O governo Bolsonaro, de alguma forma uma consequência do melodrama da Lava Jato, não esconde que combater a desigualdade não está entre suas prioridades. Paulo Guedes, em linha com a ala mais liberal de Chicago, falou abertamente e diretamente há alguns meses: “Não conte conosco para diminuir a desigualdade no Brasil”. A ironia é que, devido à resposta desastrosa do coronavírus, a popularidade de Bolsonaro está dando um mergulho muito acentuado entre os mais abastados, assustados ao descobrirem o óbvio ululante, e experimentando um impulso positivo entre os mais pobres, por causa da bolsa mensal de R$ 600,00.
Uma pesquisa recente da Idea Big Data relevou que prorrogação do programa tem apoio de 75% da população. Aqui um parênteses: a ilusão de que o brasileiro teria virado liberal em 2018 era apenas uma ilusão mesmo, foi-se com os patinetes. Dado que o presidente está lutando pela sobrevivência e precisa desse apoio mais que nunca, não será fácil pensar em planos para manter o sistema por um período prolongado dado o tamanho do déficit que estamos assumindo. É uma situação complexa: necessária politicamente, entretanto, talvez insustentável fiscalmente para um neoliberal linha dura.

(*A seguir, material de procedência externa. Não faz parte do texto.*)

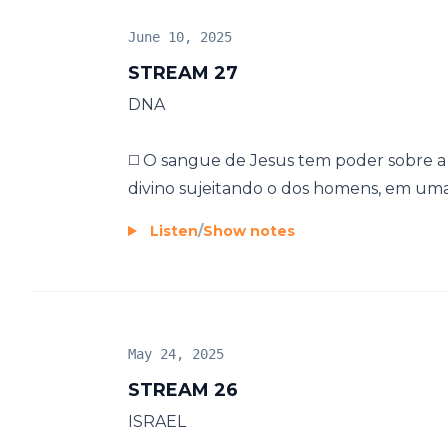
June 10, 2025
STREAM 27
DNA
◻️ O sangue de Jesus tem poder sobre 
divino sujeitando o dos homens, em uma 
Listen
/
Show notes
May 24, 2025
STREAM 26
ISRAEL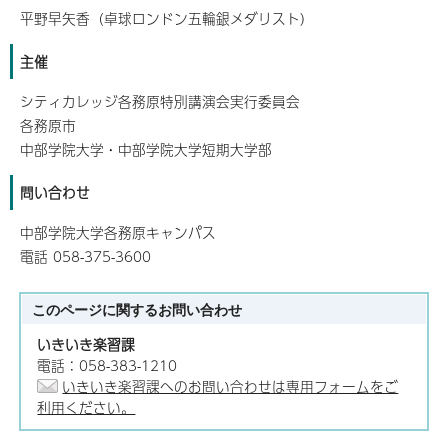
平野早矢香（卓球ロンドン五輪銀メダリスト）
主催
シティカレッジ各務原特別講演会実行委員会
各務原市
中部学院大学・中部学院大学短期大学部
問い合わせ
中部学院大学各務原キャンパス
電話 058-375-3600
このページに関する
お問い合わせ
いきいき楽習課
電話：058-383-1210
いきいき楽習課へのお問い合わせは専用フォームをご
利用ください。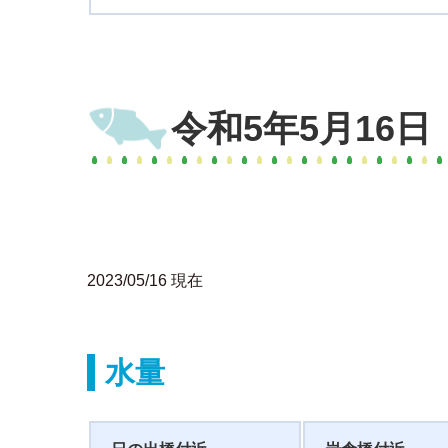
令和5年5月16
2023/05/16 現在
水量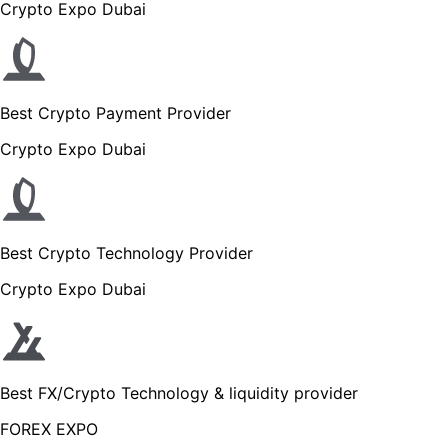
Crypto Expo Dubai
Best Crypto Payment Provider
Crypto Expo Dubai
Best Crypto Technology Provider
Crypto Expo Dubai
Best FX/Crypto Technology & liquidity provider
FOREX EXPO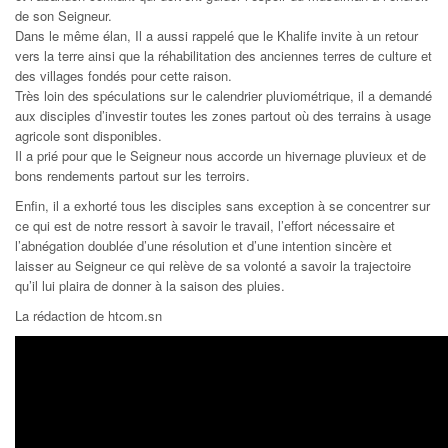
de son Seigneur.
Dans le même élan, Il a aussi rappelé que le Khalife invite à un retour
vers la terre ainsi que la réhabilitation des anciennes terres de culture et
des villages fondés pour cette raison.
Très loin des spéculations sur le calendrier pluviométrique, il a demandé
aux disciples d’investir toutes les zones partout où des terrains à usage
agricole sont disponibles.
Il a prié pour que le Seigneur nous accorde un hivernage pluvieux et de
bons rendements partout sur les terroirs.
Enfin, il a exhorté tous les disciples sans exception à se concentrer sur
ce qui est de notre ressort à savoir le travail, l’effort nécessaire et
l’abnégation doublée d’une résolution et d’une intention sincère et
laisser au Seigneur ce qui relève de sa volonté a savoir la trajectoire
qu’il lui plaira de donner à la saison des pluies.
La rédaction de htcom.sn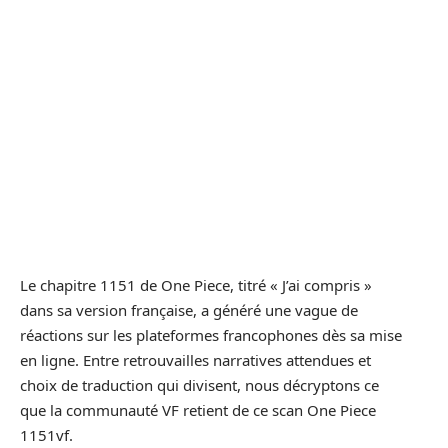
Le chapitre 1151 de One Piece, titré « J’ai compris »
dans sa version française, a généré une vague de
réactions sur les plateformes francophones dès sa mise
en ligne. Entre retrouvailles narratives attendues et
choix de traduction qui divisent, nous décryptons ce
que la communauté VF retient de ce scan One Piece
1151vf.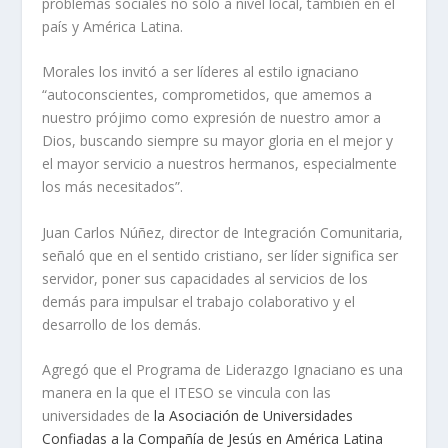
problemas sociales no sólo a nivel local, también en el
país y América Latina.
Morales los invitó a ser líderes al estilo ignaciano
“autoconscientes, comprometidos, que amemos a
nuestro prójimo como expresión de nuestro amor a
Dios, buscando siempre su mayor gloria en el mejor y
el mayor servicio a nuestros hermanos, especialmente
los más necesitados”.
Juan Carlos Núñez, director de Integración Comunitaria,
señaló que en el sentido cristiano, ser líder significa ser
servidor, poner sus capacidades al servicios de los
demás para impulsar el trabajo colaborativo y el
desarrollo de los demás.
Agregó que el Programa de Liderazgo Ignaciano es una
manera en la que el ITESO se vincula con las
universidades de
la Asociación de Universidades
Confiadas a la Compañía de Jesús en América Latina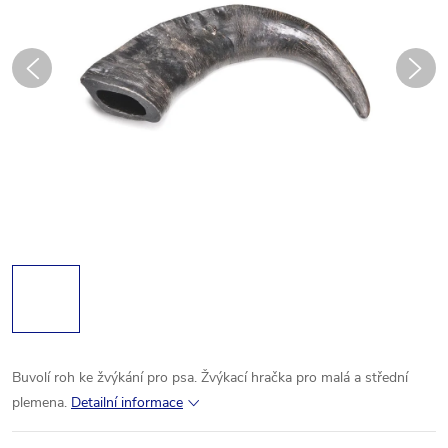
Buvolí roh ke žvýkání pro psa. Žvýkací hračka pro malá a střední
plemena.
Detailní informace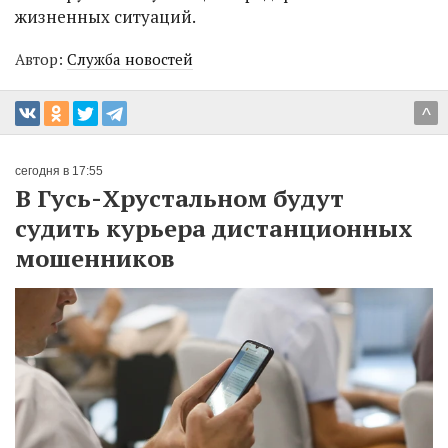
жизненных ситуаций.
Автор:
Служба новостей
^
сегодня в 17:55
В Гусь-Хрустальном будут
судить курьера дистанционных
мошенников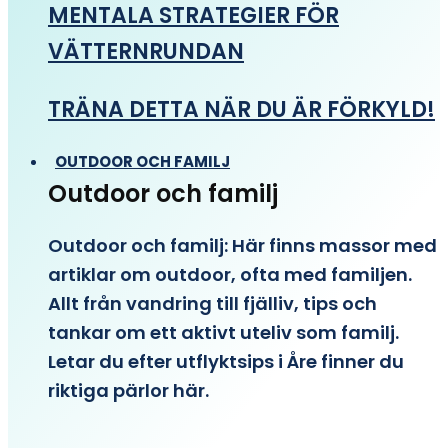
MENTALA STRATEGIER FÖR
VÄTTERNRUNDAN
TRÄNA DETTA NÄR DU ÄR FÖRKYLD!
OUTDOOR OCH FAMILJ
Outdoor och familj
Outdoor och familj: Här finns massor med
artiklar om outdoor, ofta med familjen.
Allt från vandring till fjälliv, tips och
tankar om ett aktivt uteliv som familj.
Letar du efter utflyktsips i Åre finner du
riktiga pärlor här.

É melhor Paulo Guedes tomar cuidado, ou ele também pode ser aniquilado pela “pandemia” da nossa desigualdade social, que confessou não ter como prioridade. Não seria o primeiro.
PS: estava finalizando o artigo quando chegou a notícia do bloqueio dos EUA aos nossos vôos: isolados e encalacrados é a nossa situação auto-imposta.
Paulo Dalla Nora Macedo é empreendedor no Brasil, membro da YPO e co-fundador do movimento político não partidário “Politica Viva”.